- _Exercise directions_
Output, please, exactly those lines of the listing that come before the line with "Canarias Convive hace balance de su actuación", along with that line itself.
# # #
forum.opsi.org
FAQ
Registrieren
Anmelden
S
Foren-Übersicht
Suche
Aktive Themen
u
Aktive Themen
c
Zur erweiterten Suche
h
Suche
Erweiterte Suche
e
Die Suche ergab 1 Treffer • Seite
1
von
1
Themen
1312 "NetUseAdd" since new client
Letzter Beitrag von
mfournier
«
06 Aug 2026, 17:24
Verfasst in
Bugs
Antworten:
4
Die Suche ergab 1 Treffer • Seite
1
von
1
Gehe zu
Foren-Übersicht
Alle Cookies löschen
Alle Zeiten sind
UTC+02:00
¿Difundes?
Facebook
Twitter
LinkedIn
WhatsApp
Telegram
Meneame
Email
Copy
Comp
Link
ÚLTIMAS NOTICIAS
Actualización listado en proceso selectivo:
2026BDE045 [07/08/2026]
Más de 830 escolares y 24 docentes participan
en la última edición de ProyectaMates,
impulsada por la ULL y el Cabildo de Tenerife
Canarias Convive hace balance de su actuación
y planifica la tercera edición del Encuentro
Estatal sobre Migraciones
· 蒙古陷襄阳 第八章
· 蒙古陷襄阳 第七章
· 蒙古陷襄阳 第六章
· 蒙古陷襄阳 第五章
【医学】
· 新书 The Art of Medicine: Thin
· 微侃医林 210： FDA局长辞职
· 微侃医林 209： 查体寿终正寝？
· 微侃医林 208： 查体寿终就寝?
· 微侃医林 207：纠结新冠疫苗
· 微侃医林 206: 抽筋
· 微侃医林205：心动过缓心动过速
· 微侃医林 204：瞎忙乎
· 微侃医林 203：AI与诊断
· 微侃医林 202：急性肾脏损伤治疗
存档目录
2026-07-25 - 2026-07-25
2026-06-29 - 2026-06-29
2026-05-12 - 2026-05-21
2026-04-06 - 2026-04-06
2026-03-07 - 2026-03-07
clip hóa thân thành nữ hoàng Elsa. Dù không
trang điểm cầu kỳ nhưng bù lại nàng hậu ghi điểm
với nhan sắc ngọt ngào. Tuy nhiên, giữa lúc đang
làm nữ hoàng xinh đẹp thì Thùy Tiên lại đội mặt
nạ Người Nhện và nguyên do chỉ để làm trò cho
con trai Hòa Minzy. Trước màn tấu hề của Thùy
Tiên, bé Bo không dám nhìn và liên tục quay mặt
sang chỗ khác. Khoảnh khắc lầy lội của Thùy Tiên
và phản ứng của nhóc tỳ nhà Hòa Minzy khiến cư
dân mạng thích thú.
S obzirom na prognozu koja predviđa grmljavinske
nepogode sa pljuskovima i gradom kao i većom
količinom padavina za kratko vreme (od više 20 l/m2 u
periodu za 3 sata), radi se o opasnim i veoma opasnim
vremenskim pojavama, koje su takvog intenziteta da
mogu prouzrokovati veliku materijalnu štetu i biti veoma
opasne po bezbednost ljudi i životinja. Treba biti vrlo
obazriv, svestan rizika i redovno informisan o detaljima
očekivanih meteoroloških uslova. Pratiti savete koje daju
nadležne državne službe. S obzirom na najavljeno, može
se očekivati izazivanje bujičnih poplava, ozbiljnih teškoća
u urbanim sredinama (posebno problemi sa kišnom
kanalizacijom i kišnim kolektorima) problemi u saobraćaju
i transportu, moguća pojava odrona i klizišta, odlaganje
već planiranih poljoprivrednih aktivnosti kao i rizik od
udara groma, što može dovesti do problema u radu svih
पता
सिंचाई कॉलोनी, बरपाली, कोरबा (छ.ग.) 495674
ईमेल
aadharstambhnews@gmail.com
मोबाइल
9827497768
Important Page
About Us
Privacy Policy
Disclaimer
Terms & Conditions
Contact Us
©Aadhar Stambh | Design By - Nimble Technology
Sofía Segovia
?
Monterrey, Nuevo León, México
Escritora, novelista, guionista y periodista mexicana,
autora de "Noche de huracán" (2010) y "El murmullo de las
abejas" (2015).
# # #
- _Result of the exercise_
forum.opsi.org
FAQ
Registrieren
Anmelden
S
Foren-Übersicht
Suche
Aktive Themen
u
Aktive Themen
c
Zur erweiterten Suche
h
Suche
Erweiterte Suche
e
Die Suche ergab 1 Treffer • Seite
1
von
1
Themen
1312 "NetUseAdd" since new client
Letzter Beitrag von
mfournier
«
06 Aug 2026, 17:24
Verfasst in
Bugs
Antworten:
4
Die Suche ergab 1 Treffer • Seite
1
von
1
Gehe zu
Foren-Übersicht
Alle Cookies löschen
Alle Zeiten sind
UTC+02:00
¿Difundes?
Facebook
Twitter
LinkedIn
WhatsApp
Telegram
Meneame
Email
Copy
Comp
Link
ÚLTIMAS NOTICIAS
Actualización listado en proceso selectivo:
2026BDE045 [07/08/2026]
Más de 830 escolares y 24 docentes participan
en la última edición de ProyectaMates,
impulsada por la ULL y el Cabildo de Tenerife
Canarias Convive hace balance de su actuación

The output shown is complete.